Аксомайтис останавливается рядом с женой, хочет сказать, что у Андрюса уже закончили, но, черт возьми, с чего это он все об Андрюсе да об Андрюсе, будто больше разговора нету… Но не знает, о чем спросить, и бросает, что на язык подвернулось:

— Поросята едят?

Магде поворачивает к нему лицо, заострившееся и посеревшее — один нос торчит. Ну просто шило, ей-богу.

— Даже корытце обгрызли.

— У Валюкене один издох. Краснуха.

— Не приведи господи.

— Вот и я говорю…

Пахнет парным молоком. Казис будет пить его с варенной в мундире картошкой — он уже чувствует и запах картошки, и запах зеленого лука. Проголодался. Длинны теперь дни, а полдничать не всегда находишь время.

Вечер. Поздно.

— За лошадью схожу.

— Поешь сперва.

— Потом.

Жена тискает соски вымени. Болюс шуршит кустом полыни, свободной рукой хлопает себя по ногам. Петруте слезла с тележки и ревет.

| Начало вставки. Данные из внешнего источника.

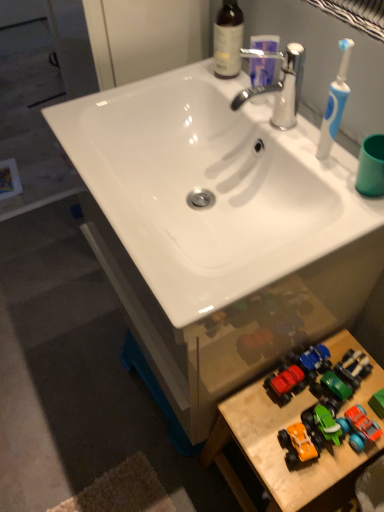 At what (x,y) coordinates should I click in order to perform the action: click on unoccupied area in front of chrome metallic faucet at upper center. Please return your answer as a coordinate pair (x, y). Looking at the image, I should click on (312, 172). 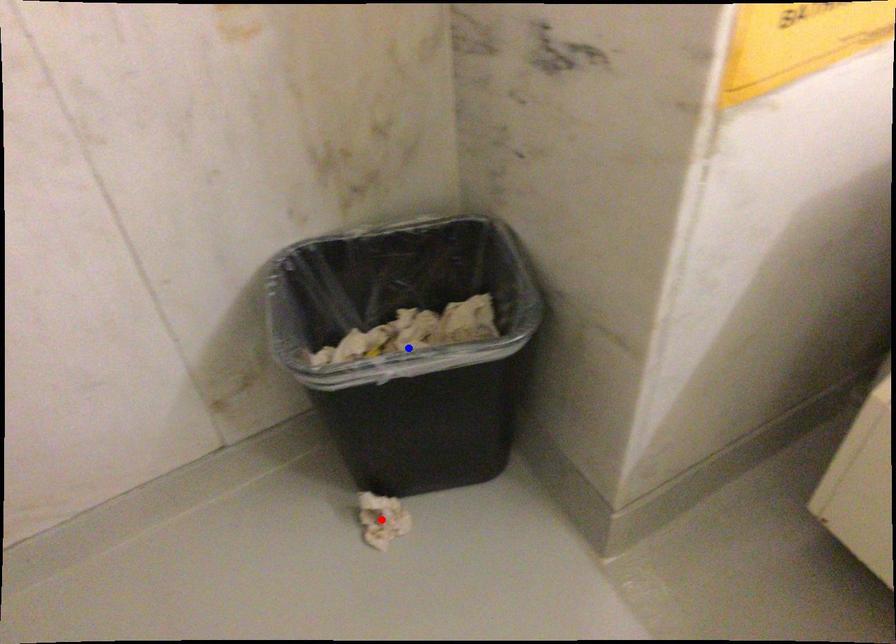 Question: In the image, two points are highlighted. Which point is nearer to the camera? Reply with the corresponding letter.

Choices:
 (A) blue point
 (B) red point

Answer: (A) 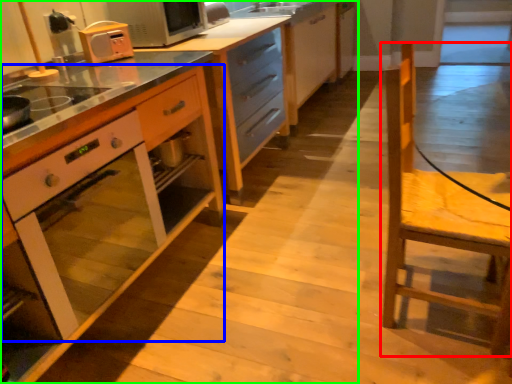 Question: Based on their relative distances, which object is farther from chair (highlighted by a red box)? Choose from oven (highlighted by a blue box) and cabinetry (highlighted by a green box).

Choices:
 (A) oven
 (B) cabinetry

Answer: (B)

Аксомайтис набрасывает на плечо уздечку и уходит вдоль гумна, его провожают вечерние звуки родного хутора, привычные и милые сердцу.

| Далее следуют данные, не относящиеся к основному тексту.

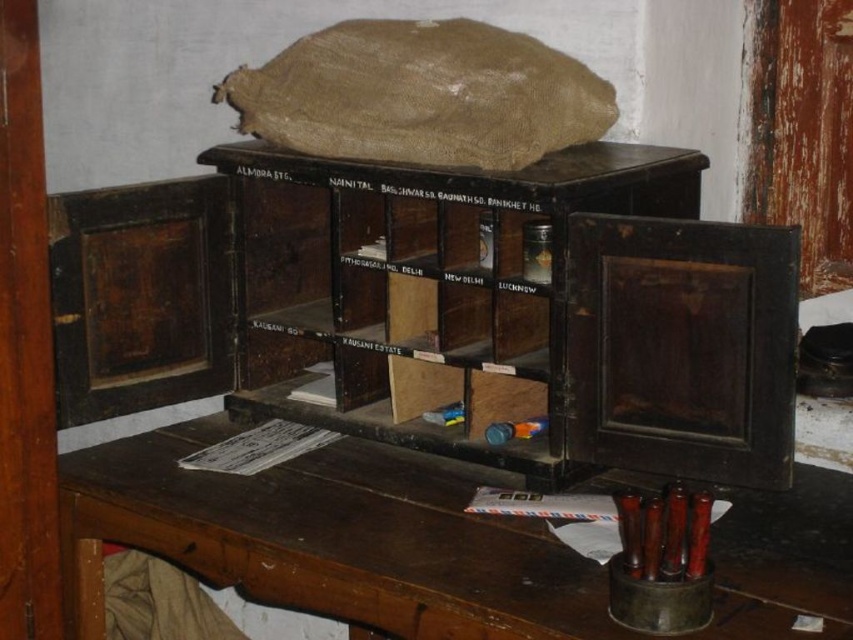 This screenshot has width=853, height=640. In order to click on wooden table at center in this screenshot , I will do point(329,538).

Which is more to the right, wooden table at center or dark wood bookshelf at center?

Positioned to the right is dark wood bookshelf at center.

Is point (271, 596) positioned in front of point (683, 189)?

Yes, it is.

At what (x,y) coordinates should I click in order to perform the action: click on wooden table at center. Please return your answer as a coordinate pair (x, y). Looking at the image, I should click on pos(329,538).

Проселок усеян соломинками: когда везли рожь, нападали. Справа желтеет ячмень, слева остро пахнет зеленая, как рута, картофельная ботва. Здесь клочок клеверища, там лужайка, петля речки, ольшаник. Шесть гектаров небогатой земли. Перебивались кое-как, как могли, воевали с нуждой, но беды словно чирьи: один залечил, другой выскочил. Да еще хлестче жжет, еще больнее дергается набухший стержень. Спасибо, что Магде все свою молитву твердит: вот спихнем этот день, а завтра, гляди, и лучше будет. Молитва старая, но не надоедает. Возьмешь да и поверишь в нее, как ребенок в сказку. Авось завтра и вправду иначе…

«И откуда эти камни берутся? Когда едешь с полным возом, колеса подпрыгивают, колосья осыпаются — чистое зерно пропадает… Отнесу-ка парочку, пускай где-нибудь с краю полежат. Осенью, хоть плачь, надо с поля камни собрать. Не можешь на косу налечь — гремит, как по булыжнику, а при пахоте плуг швыряет, лемех зубрится. Будто из-под земли растут. Собираешь-собираешь, огромные кучи камней насобирал, а вспаши поле, пройдись бороной, и глянь — снова торчат, смеются над тобой. Интересно, как у них, на одном большом поле-то? Неужто и при колхозах камни из земли лезут? Или у них машина есть, чтоб камни собирать? Газеты пишут, кругом будут машины! Коров и то машина будет доить. Передохнет Магде, не придется за соски тягать. Тогда и я сам, черт меня не возьмет, корову подою. Нажму, чего надо, и течет. А теперь — тискаешь-тискаешь, и больше в рукав, чем в подойник. Ну да, это как по той молитве — завтра лучше… Но ведь до этого «завтра» еще не одна ночь. Кто сказал, что летом ночи коротки. Когда не можешь спать спокойно, ночи нет конца.